Family and Religion reached out to Leana McKoy, a pastor's wife who shared that the challenges are varied.
"For one, you have to always bear in mind that you are representing not just yourself, but also the ministry of your husband. That in itself is a tough task. This simply means it limits what you do, who you interact with on a personal level, and even the places that you go," she said.
An added challenge, she said, is that you are held in high esteem and some even put them on a pedestal that they really don't want to be on.
"As a pastor's wife, not everyone will like you. There are those who, sad to say, will envy, not you, but the position you are in. When you want to vent or need someone to talk to it is good to have persons who you can trust, persons who you have known and who knew you even before you were the pastor's wife," she said.
McKoy said that wives often have to deal with the unhealthy habit of keeping their concerns to themselves and leaving it in the hands of the Almighty.
"Truth be told, most times, when pastors' wives want to vent, it's mostly about the marriage and issues in the ministry," she said.
Without a few good loyal friends around to vent, the option, she said, is to develop a good relationship with your partner where you can talk to each other openly.
Being the pastor's wife, McKoy said it is important to stay by his side and that means being supportive mostly on the home front.
"Your support is not tied to being on stage with him or going with him on ministry, it is more of being there even after he is home. Ensure he is taken care of physically, mentally, sexually, among other duties," she shared, adding that one crucial element is to support him with constant prayers and to do it in his presence.
"It is a big boost for him as a man and minister. That must take priority even over your job. Your responsibility at your work is just to ensure that you do your work in such a way, that at the end of the day, your boss is satisfied with the work and you get paid," she said admitting that juggling both can be hard at times.
For McKoy, there is one important thing that all women who are cast in this role should be cognisant of and it is the fact that they are the wives of pastors first and foremost.
"You were not born into the title of a pastor's wife.
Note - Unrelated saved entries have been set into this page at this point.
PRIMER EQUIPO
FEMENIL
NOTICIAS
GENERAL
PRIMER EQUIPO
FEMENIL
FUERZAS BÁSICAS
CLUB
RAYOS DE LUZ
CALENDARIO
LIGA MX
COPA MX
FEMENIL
Being a wife is a God-given responsibility and that supersedes putting on a face or a show. You must also bear in mind that though you are in the public, your private life must not also be on show. Family comes first before ministry, and as a wife of a pastor, you must realise that and ensure that he, as a minister, is reminded of that as well," she said.
In dealing with church conflicts which may crop up, she said it should be handled in the same manner that any conflict would be dealt with, being supportive of your husband, because before the conflict he is your husband and that kind of support must be evident and made known to him as well as to the congregation.
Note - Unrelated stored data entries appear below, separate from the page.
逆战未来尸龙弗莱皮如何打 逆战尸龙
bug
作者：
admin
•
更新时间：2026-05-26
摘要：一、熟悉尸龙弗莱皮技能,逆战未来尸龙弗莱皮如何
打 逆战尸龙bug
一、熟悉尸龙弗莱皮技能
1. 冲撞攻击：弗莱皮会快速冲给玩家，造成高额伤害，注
"So, as a wife, you are either bound to do two things - stand by him in the thick of things and let everyone understand that; or stay away from the situation so as not to cause a conflict of interest, but still be supportive behind the scenes at home," said McKoy.
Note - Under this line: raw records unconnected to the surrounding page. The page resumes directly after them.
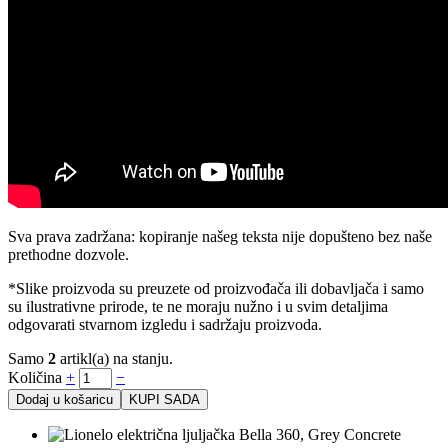
Sva prava zadržana: kopiranje našeg teksta nije dopušteno bez naše
prethodne dozvole.
*Slike proizvoda su preuzete od proizvođača ili dobavljača i samo
su ilustrativne prirode, te ne moraju nužno i u svim detaljima
odgovarati stvarnom izgledu i sadržaju proizvoda.
Samo
2
artikl(a) na stanju.
Količina
+
−
Dodaj u košaricu
KUPI SADA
She cautioned wives who are insecure or feel threatened where their husbands are concerned. She said they should understand that there will be women who also admire and desire their husband.
"Look out for that and don't give your husband a reason to stray. You must also be aware of the fact that if his ministry is being threatened by anything or anyone, that you, too, will be attacked by those same people or forces. Once the two become one flesh, all the negative things that may swarm him will also take you in as well," she said.